条件は大抵、そのエリアのゴール地点となる場所まで行くことなのですが、途中で遭遇するMOBの量が多く、強くなる深い階層では、装備の耐久値が問題となっているのです。
MOBの量が多いだけで弱いなら大した問題はないのですが、それに強さまで重なると、装備の耐久値の減少度がどんどん増えていってしまうらしいのです。
耐久値が100や200程度の武器では、予備を持っていかないと武器が破損状態になってしまうこともしばしばのようです。
イベント装備なんかは、五、六本もっていかないと、まったく耐えられないくらいですね。
そんな状態なので、深い階層に挑む場合は耐久値の高い装備を持っていくか、予備を用意する必要が出てきています。
しかし、この『零光小剣』なら耐久が400ありますからね。
そうそう壊れることはないでしょう。
まあそれでも、街に戻ったら必ず耐久値を回復させないとだめでしょうけど。
現在、掲示板でも、狩りが終わったら必ず耐久値を回復させにいかなければいけないというのが面倒だと、結構な話題です。
でも、兼業で『鍛冶』などのスキルを上げている人はリペアが使えるので、例えフィールドエリアで耐久値が危なくなっても回復させることができるんですよね。
そのため、せめて自分の武器くらいは応急処置できるようにはしておこうと、生産系スキルを上げて、リペアできるようにしている人が増え始めています。
まあ、使えるようになるまで時間がかかりますし、携帯セットでは耐久値を回復させられる量も少ないですから、本当に応急処置ですけど。
それでもないよりはずっとましなのですけどね。
NPCの鍛冶屋さんで回復してもらえば、すぐに耐久値は全快しますから、フィールドエリアで破損させる前に回復したいという人向けのようです。
でも、NPCの鍛冶屋さんもおかげで繁盛しているようです。
新規プレイヤー開拓者も多いですが、NPCのお店で買えるのは★3の装備ですからね。
『オプション品』もどの装備でもかなり出回っている状況ですから、あまり売れ行きはよくないようです。
それでも、売れていないわけではないみたいですけど。
元々、プレイヤーが存在しない状態でも経済は回っていたわけですし。
ちなみに、NPCの鍛冶屋さんでのリペアとプレイヤー開拓者のリペアに違いはありません。

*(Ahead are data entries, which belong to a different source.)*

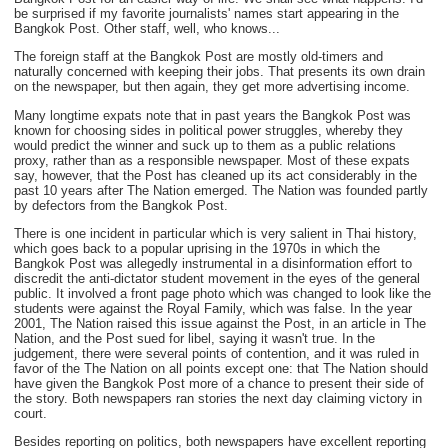
be surprised if my favorite journalists' names start appearing in the
Bangkok Post. Other staff, well, who knows...
The foreign staff at the Bangkok Post are mostly old-timers and
naturally concerned with keeping their jobs. That presents its own drain
on the newspaper, but then again, they get more advertising income.
Many longtime expats note that in past years the Bangkok Post was
known for choosing sides in political power struggles, whereby they
would predict the winner and suck up to them as a public relations
proxy, rather than as a responsible newspaper. Most of these expats
say, however, that the Post has cleaned up its act considerably in the
past 10 years after The Nation emerged. The Nation was founded partly
by defectors from the Bangkok Post.
There is one incident in particular which is very salient in Thai history,
which goes back to a popular uprising in the 1970s in which the
Bangkok Post was allegedly instrumental in a disinformation effort to
discredit the anti-dictator student movement in the eyes of the general
public. It involved a front page photo which was changed to look like the
students were against the Royal Family, which was false. In the year
2001, The Nation raised this issue against the Post, in an article in The
Nation, and the Post sued for libel, saying it wasn't true. In the
judgement, there were several points of contention, and it was ruled in
favor of the The Nation on all points except one: that The Nation should
have given the Bangkok Post more of a chance to present their side of
the story. Both newspapers ran stories the next day claiming victory in
court.
Besides reporting on politics, both newspapers have excellent reporting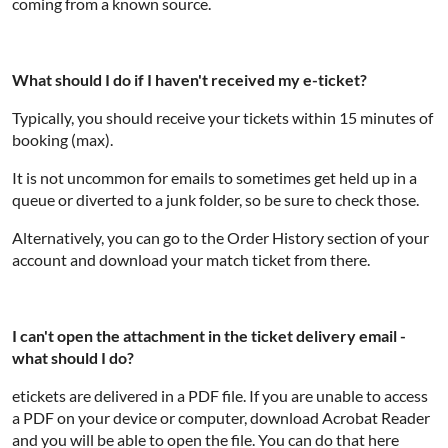
coming from a known source.
What should I do if I haven't received my e-ticket?
Typically, you should receive your tickets within 15 minutes of
booking (max).
It is not uncommon for emails to sometimes get held up in a
queue or diverted to a junk folder, so be sure to check those.
Alternatively, you can go to the Order History section of your
account and download your match ticket from there.
I can't open the attachment in the ticket delivery email -
what should I do?
etickets are delivered in a PDF file. If you are unable to access
a PDF on your device or computer, download Acrobat Reader
and you will be able to open the file. You can do that here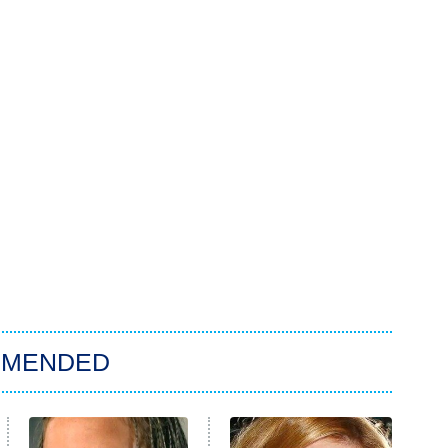
MMENDED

NPCの鍛冶屋さんも、修復石を使って耐久値を回復させています。
プレイヤー開拓者も同じで、フィールドエリアで使えるのが携帯修復セットなだけで、鍛冶屋さんでは携帯型ではないちゃんとした施設を使っているだけです。
ちゃんとした施設でなら同じ修復石での耐久値回復量も多くなりますからね。